Thicketcutt asked one elderly farmer named Clydell Rufus Hollowstill, who said he was either 94, or 97, what in the world he was doing in the bank lobby with a cage filled with chickens.
Hollowstill replied, "I'm here to take advantage of y'all's Cash for Cluckers program.
Cash for Cluckers? Thicketcutt hollered.
"Yes sir, that be right."
"Oh my goodness. Sir, it's Cash for Clunkers, Clunkers with an 'N,' not a 'C'..... Cash for Clunkers.
"Damn liars!" he yelled. "I am gettin' myself all fed up with all of this political lying goin' on. First Billy Clinton lies to us about that bitch intern Harmonica Lowenbrau and then Georgy Bush lies about dem weapons of mass distraction, and now you tell me that the brother is lying about my chickens."
"Sorry sir."
"Sorry? Sorry? Tell that to my chickens. I told them all this mornin' that I was not gonna be takin' 'em over to Cacklin' Cal's Cackle-Cackle Chicken House Diner because America wanted to study them for some kind of damn fowl feathers research.
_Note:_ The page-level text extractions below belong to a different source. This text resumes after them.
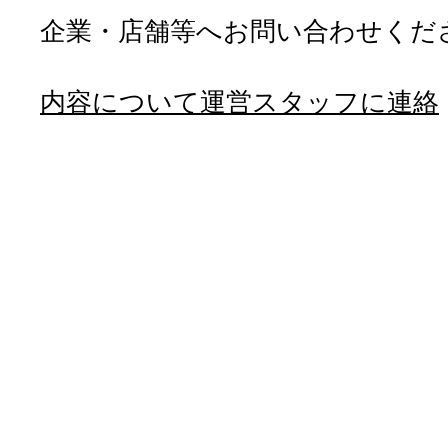
企業・店舗等へお問い合わせくだ
内容について運営スタッフに連絡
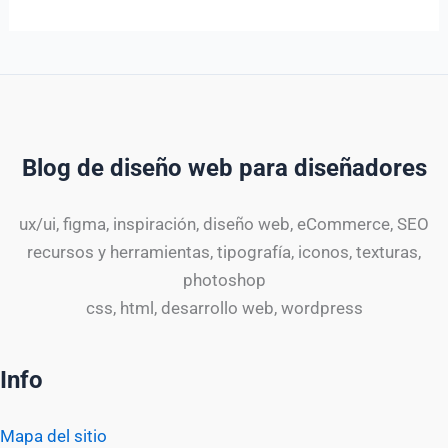
Blog de diseño web para diseñadores
ux/ui, figma, inspiración, diseño web, eCommerce, SEO
recursos y herramientas, tipografía, iconos, texturas,
photoshop
css, html, desarrollo web, wordpress
Info
Mapa del sitio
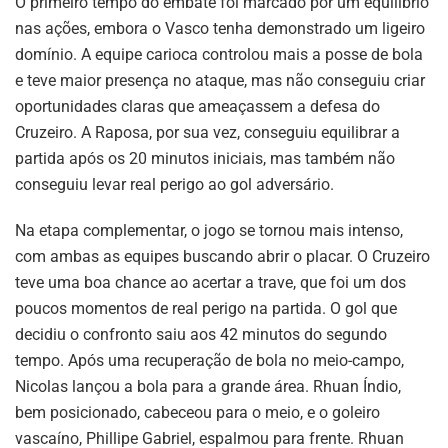
O primeiro tempo do embate foi marcado por um equilíbrio
nas ações, embora o Vasco tenha demonstrado um ligeiro
domínio. A equipe carioca controlou mais a posse de bola
e teve maior presença no ataque, mas não conseguiu criar
oportunidades claras que ameaçassem a defesa do
Cruzeiro. A Raposa, por sua vez, conseguiu equilibrar a
partida após os 20 minutos iniciais, mas também não
conseguiu levar real perigo ao gol adversário.
Na etapa complementar, o jogo se tornou mais intenso,
com ambas as equipes buscando abrir o placar. O Cruzeiro
teve uma boa chance ao acertar a trave, que foi um dos
poucos momentos de real perigo na partida. O gol que
decidiu o confronto saiu aos 42 minutos do segundo
tempo. Após uma recuperação de bola no meio-campo,
Nicolas lançou a bola para a grande área. Rhuan Índio,
bem posicionado, cabeceou para o meio, e o goleiro
vascaíno, Phillipe Gabriel, espalmou para frente. Rhuan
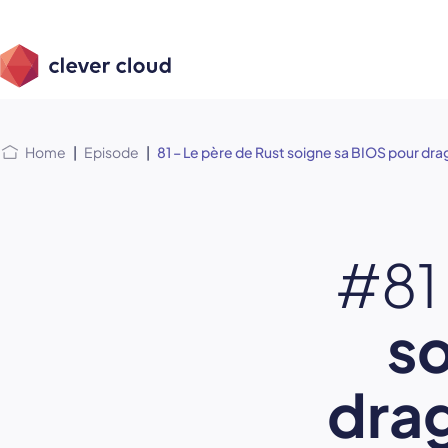
Skip
Skip to
to
content
menu
Home
|
Episode
|
81 – Le père de Rust soigne sa BIOS pour dr
#81
so
drag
And now I'm gonna have to go back on my word and take them over to Cacklin' Cal's Cackle-Cackle Chicken House Diner after all, where they'll all be turned into chicken nuggets, chicken tenders, chicken wings, and chicken titties."
"Sorry sir. And if you would please hurry because the little darlin's are startin' to shit all over the bank floor."
"Don't worry about it, Junior. It's only chicken shit."
WARPH, you the man, I love it.
....or how about this "Cash for Clunker".... Brett Farve to the Minnesota Vikings!
I think I ran into Clydell Rufus Hollowstill over in Bug Scuffle last week. ;D
He was trying to trade those chickens for some yeast and copper line. 8)
Quote from: Warph on September 13, 2009, 11:42:44 AM
....or how about this "Cash for Clunker".... Brett Farve to the Minnesota Vikings!
HEY!!!! No dissin the Packers! OR Favre!!!
I never dissed the Packers AND Favre together. Seperately though, that's an entirely different situation.
BOO! HISS! BOO! HISS! BOO! HISS! BOO! HISS! BOO! HISS!